### Data extracts
□ □ □
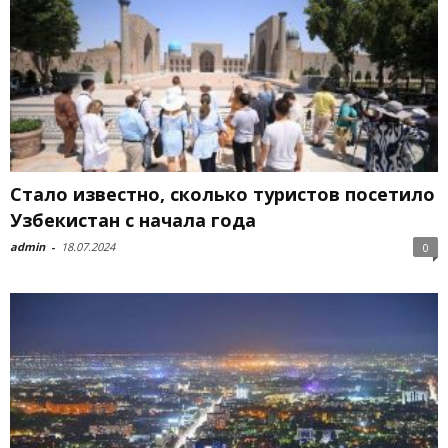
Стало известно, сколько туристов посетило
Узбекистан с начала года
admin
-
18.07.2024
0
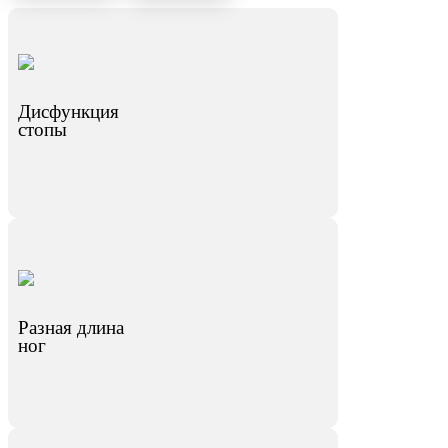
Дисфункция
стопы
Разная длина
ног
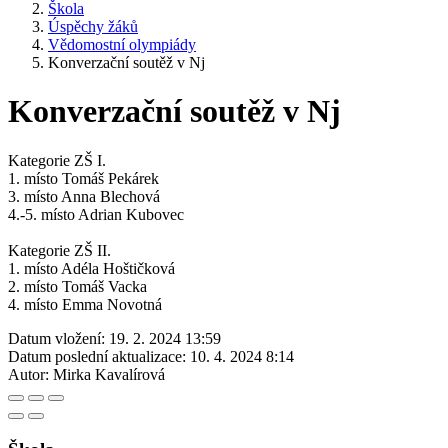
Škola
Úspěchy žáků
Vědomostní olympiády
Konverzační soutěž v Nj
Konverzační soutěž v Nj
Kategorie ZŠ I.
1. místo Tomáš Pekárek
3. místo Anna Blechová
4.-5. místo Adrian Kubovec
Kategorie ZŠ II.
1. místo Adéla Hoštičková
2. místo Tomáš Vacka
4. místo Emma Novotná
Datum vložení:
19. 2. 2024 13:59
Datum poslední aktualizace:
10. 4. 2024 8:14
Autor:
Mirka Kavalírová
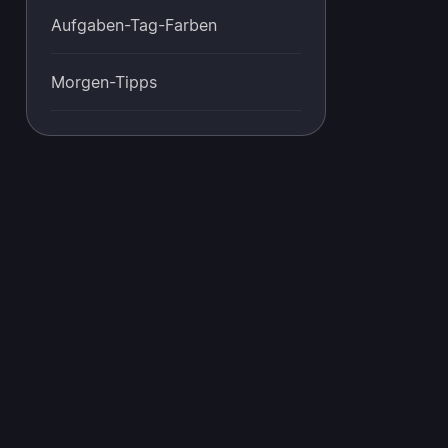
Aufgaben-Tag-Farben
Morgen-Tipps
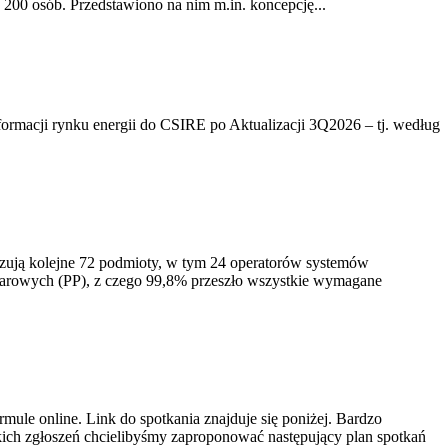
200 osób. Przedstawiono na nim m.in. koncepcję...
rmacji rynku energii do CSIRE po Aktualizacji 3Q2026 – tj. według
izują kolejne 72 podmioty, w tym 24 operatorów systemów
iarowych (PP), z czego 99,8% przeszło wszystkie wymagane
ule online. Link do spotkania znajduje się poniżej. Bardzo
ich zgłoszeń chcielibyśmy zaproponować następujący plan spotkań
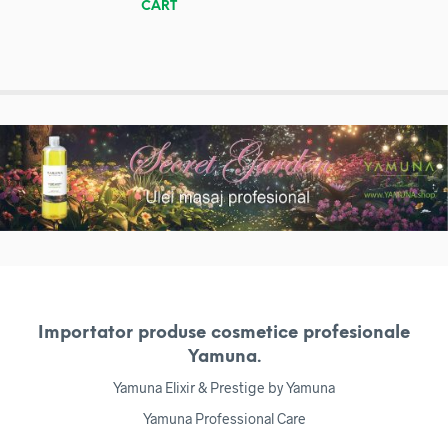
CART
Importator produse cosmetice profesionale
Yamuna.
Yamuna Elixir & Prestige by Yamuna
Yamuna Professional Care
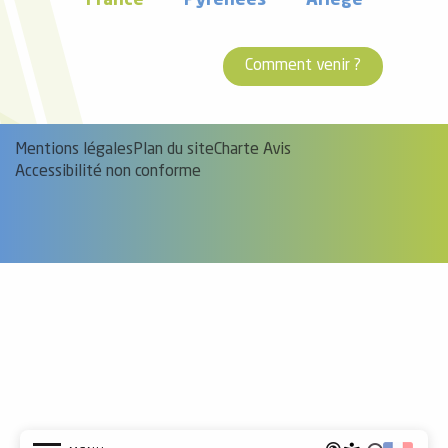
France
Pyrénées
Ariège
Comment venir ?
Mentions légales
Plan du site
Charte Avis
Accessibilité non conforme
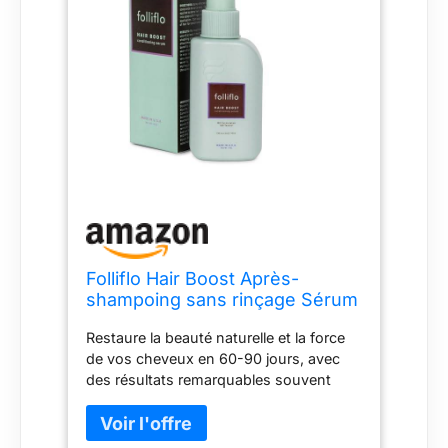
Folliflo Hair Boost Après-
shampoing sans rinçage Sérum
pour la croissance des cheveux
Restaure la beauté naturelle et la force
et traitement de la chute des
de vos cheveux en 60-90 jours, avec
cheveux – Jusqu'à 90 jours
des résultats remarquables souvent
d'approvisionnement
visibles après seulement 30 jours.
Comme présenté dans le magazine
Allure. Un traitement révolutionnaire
□ □ □
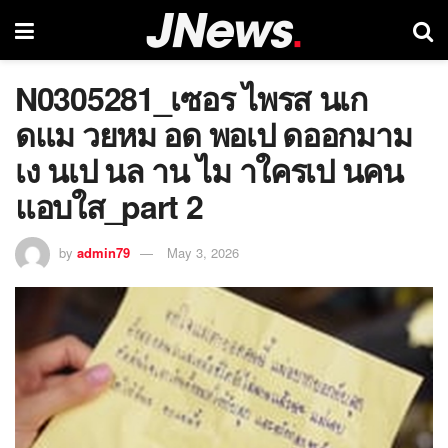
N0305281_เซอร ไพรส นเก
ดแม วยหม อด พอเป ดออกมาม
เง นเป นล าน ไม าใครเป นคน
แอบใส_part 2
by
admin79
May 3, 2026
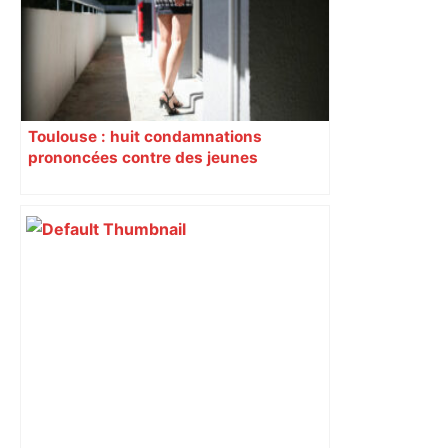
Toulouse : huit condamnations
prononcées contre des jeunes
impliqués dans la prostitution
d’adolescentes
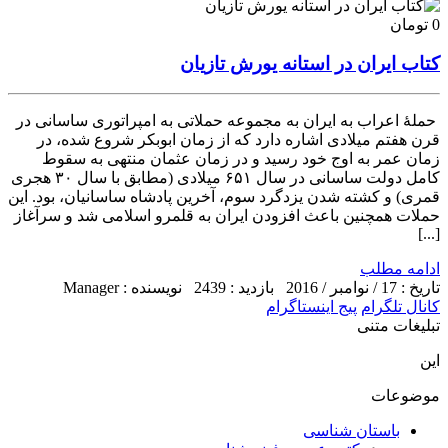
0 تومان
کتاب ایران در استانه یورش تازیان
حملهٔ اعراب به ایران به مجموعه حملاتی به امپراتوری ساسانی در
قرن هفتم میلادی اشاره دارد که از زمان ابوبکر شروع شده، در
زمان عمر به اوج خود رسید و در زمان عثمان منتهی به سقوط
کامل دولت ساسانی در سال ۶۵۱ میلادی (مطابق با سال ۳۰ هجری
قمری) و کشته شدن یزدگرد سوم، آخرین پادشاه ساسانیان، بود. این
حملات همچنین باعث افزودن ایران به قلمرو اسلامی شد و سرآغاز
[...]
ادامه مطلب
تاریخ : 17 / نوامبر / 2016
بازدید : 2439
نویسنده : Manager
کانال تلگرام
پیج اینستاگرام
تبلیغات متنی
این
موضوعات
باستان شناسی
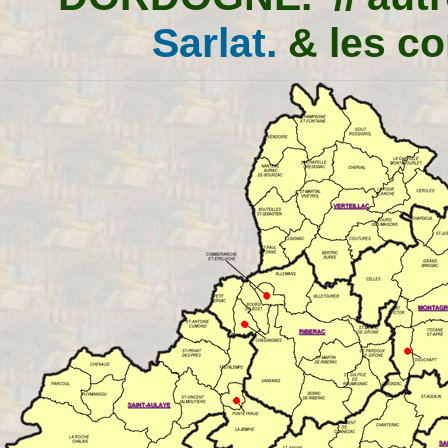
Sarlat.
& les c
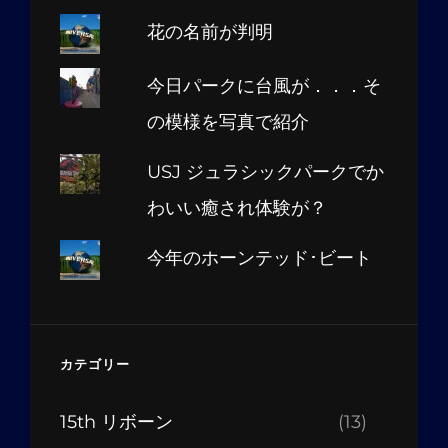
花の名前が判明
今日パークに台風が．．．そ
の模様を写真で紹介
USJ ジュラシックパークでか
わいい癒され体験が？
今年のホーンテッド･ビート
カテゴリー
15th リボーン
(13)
□ □ □
Everything above from the line that has "Стало известно, сколько туристов посетило" down to the line that has "et traitement de la chute des" should be output exactly, with both of those lines included. Leave the pictures behind.

### Final answer
Стало известно, сколько туристов посетило
Узбекистан с начала года
admin
-
18.07.2024
0
Дисфункция
стопы
Разная длина
ног
Škola
Úspěchy žáků
Vědomostní olympiády
Konverzační soutěž v Nj
Konverzační soutěž v Nj
Kategorie ZŠ I.
1. místo Tomáš Pekárek
3. místo Anna Blechová
4.-5. místo Adrian Kubovec
Kategorie ZŠ II.
1. místo Adéla Hoštičková
2. místo Tomáš Vacka
4. místo Emma Novotná
Datum vložení:
19. 2. 2024 13:59
Datum poslední aktualizace:
10. 4. 2024 8:14
Autor:
Mirka Kavalírová
Aufgaben-Tag-Farben
Morgen-Tipps
200 osób. Przedstawiono na nim m.in. koncepcję...
rmacji rynku energii do CSIRE po Aktualizacji 3Q2026 – tj. według
izują kolejne 72 podmioty, w tym 24 operatorów systemów
iarowych (PP), z czego 99,8% przeszło wszystkie wymagane
ule online. Link do spotkania znajduje się poniżej. Bardzo
ich zgłoszeń chcielibyśmy zaproponować następujący plan spotkań
CART
Importator produse cosmetice profesionale
Yamuna.
Yamuna Elixir & Prestige by Yamuna
Yamuna Professional Care
France
Pyrénées
Ariège
Comment venir ?
Mentions légales
Plan du site
Charte Avis
Accessibilité non conforme
Folliflo Hair Boost Après-
shampoing sans rinçage Sérum
pour la croissance des cheveux
Restaure la beauté naturelle et la force
et traitement de la chute des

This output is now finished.